Her addictions, however, were in full control of her life and she eked out an existence, writing and buying what she needed at flea markets.  One Sunday she was wandering around the streets of the ghetto, mingling with the dusty people at the flea market and feeling terribly hung over.

It was around 11:00 o’clock that morning when she heard gospel music coming from a church across the street.  It was called St.
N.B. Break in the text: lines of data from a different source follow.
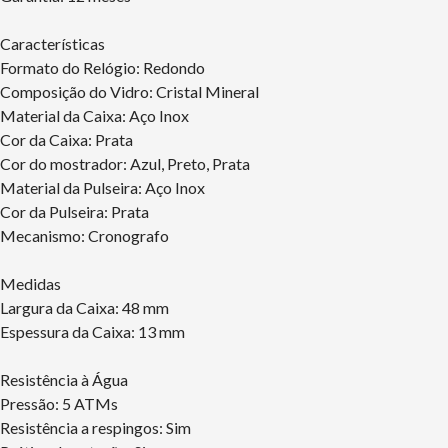
Características
Formato do Relógio: Redondo
Composição do Vidro: Cristal Mineral
Material da Caixa: Aço Inox
Cor da Caixa: Prata
Cor do mostrador: Azul, Preto, Prata
Material da Pulseira: Aço Inox
Cor da Pulseira: Prata
Mecanismo: Cronografo
Medidas
Largura da Caixa: 48 mm
Espessura da Caixa: 13 mm
Resistência à Água
Pressão: 5 ATMs
Resistência a respingos: Sim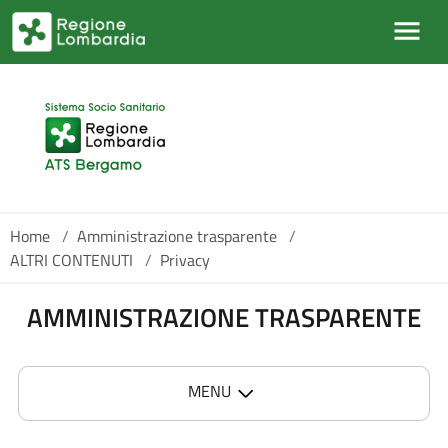
Salta al contenuto principale
Home
/
Amministrazione trasparente
/
ALTRI CONTENUTI
/
Privacy
AMMINISTRAZIONE TRASPARENTE
MENU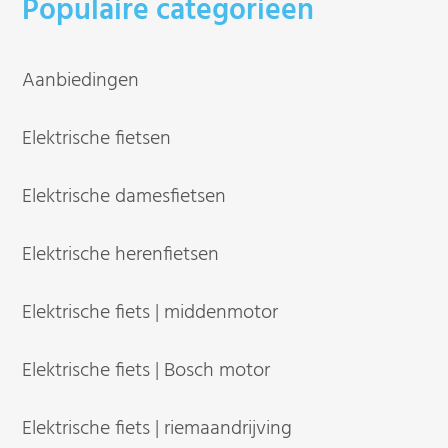
Populaire categorieen
Aanbiedingen
Elektrische fietsen
Elektrische damesfietsen
Elektrische herenfietsen
Elektrische fiets | middenmotor
Elektrische fiets | Bosch motor
Elektrische fiets | riemaandrijving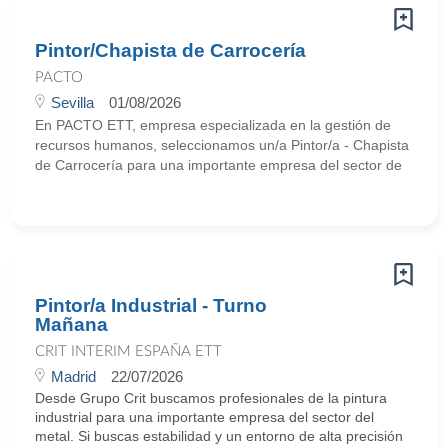
Pintor/Chapista de Carrocería
PACTO
Sevilla
01/08/2026
En PACTO ETT, empresa especializada en la gestión de
recursos humanos, seleccionamos un/a Pintor/a - Chapista
de Carrocería para una importante empresa del sector de
Pintor/a Industrial - Turno
Mañana
CRIT INTERIM ESPAÑA ETT
Madrid
22/07/2026
Desde Grupo Crit buscamos profesionales de la pintura
industrial para una importante empresa del sector del
metal. Si buscas estabilidad y un entorno de alta precisión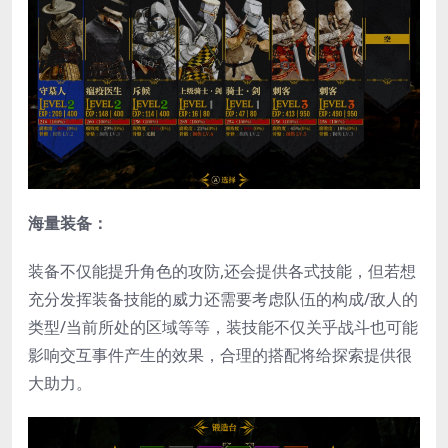
海量装备：
装备不仅能提升角色的攻防,还会提供各式技能，但若想
充分发挥装备技能的威力还需要考虑队伍的构成/敌人的
类型/当前所处的区域等等，装技能不仅关乎战斗也可能
影响交互事件产生的效果，合理的搭配将给探索提供很
大助力。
Andrew Presbyterian Church.  “It looked homely and impoverished” she wrote,  “a ramshackle building with a cross on top, terrible brown linoleum inside and … plastic stained glass windows” (pg 46).

The music wafting out of the open door caught her attention and she stopped and listened to it.  It reminded her of a happy time in her childhood when she would go to church with her grandparents and sing gospel music.  She knew, though, that the music and singing were clearly not meant for her.  She wasn’t a member there.  She was an outsider, a bystander lost in the dust and bustle of the ghetto.

Yet she approached the doorway of the church, anyway.  And during the part of the service when the people were greeting and hugging each other, she found herself shaking hands with complete strangers and being drawn into their circle of warmth.

Instead of judgment, there was complete wideness in their acceptance of her.  “No matter how bad I am feeling” she wrote, “or how lost or lonely or frightened, when I see the faces of the people at my church and hear their tawny voices, I can always find my way home” (p. 48).

Maybe in the same way, the Canaanite woman in Matthew’s gospel, found her way home by reaching out for something that wasn’t meant for her.  She, too, was an outsider looking in upon a circle of people who were doing their best to ignore her.  But she would have none of that.  There was something in that circle that she needed desperately – even if it meant risking her dignity to receive it.

Have you ever been so desperate for something that you were willing to risk being shamed or losing your dignity to receive it?  Forgiveness might fall into that category; but as the Canaanite woman proved and as did Ann Lamott, so might mercy.  Like grace, mercy is not something we earn or deserve but seeks us out when we are most open and in need of it.

Mercy is defined as “a disposition to be kind and forgiving; the feeling that motivates compassion” (Word Book app).  The Canaanite woman’s presence and persistent faith must have appealed to Jesus’ compassion and he healed her daughter.  And there was something in Anne Lamott’s surrender to the presence of the Holy Spirit on the doorstep of St. Andrew Presbyterian that stirred up compassion among the members of that congregation.   As she described it, their hospitality and mercy became both breath and food to her.

So there are two examples of God’s mercy that span a period of time of over 2000 years.  And the good news is that it hasn’t run out yet and like God’s love and grace, I can’t imagine that it ever will.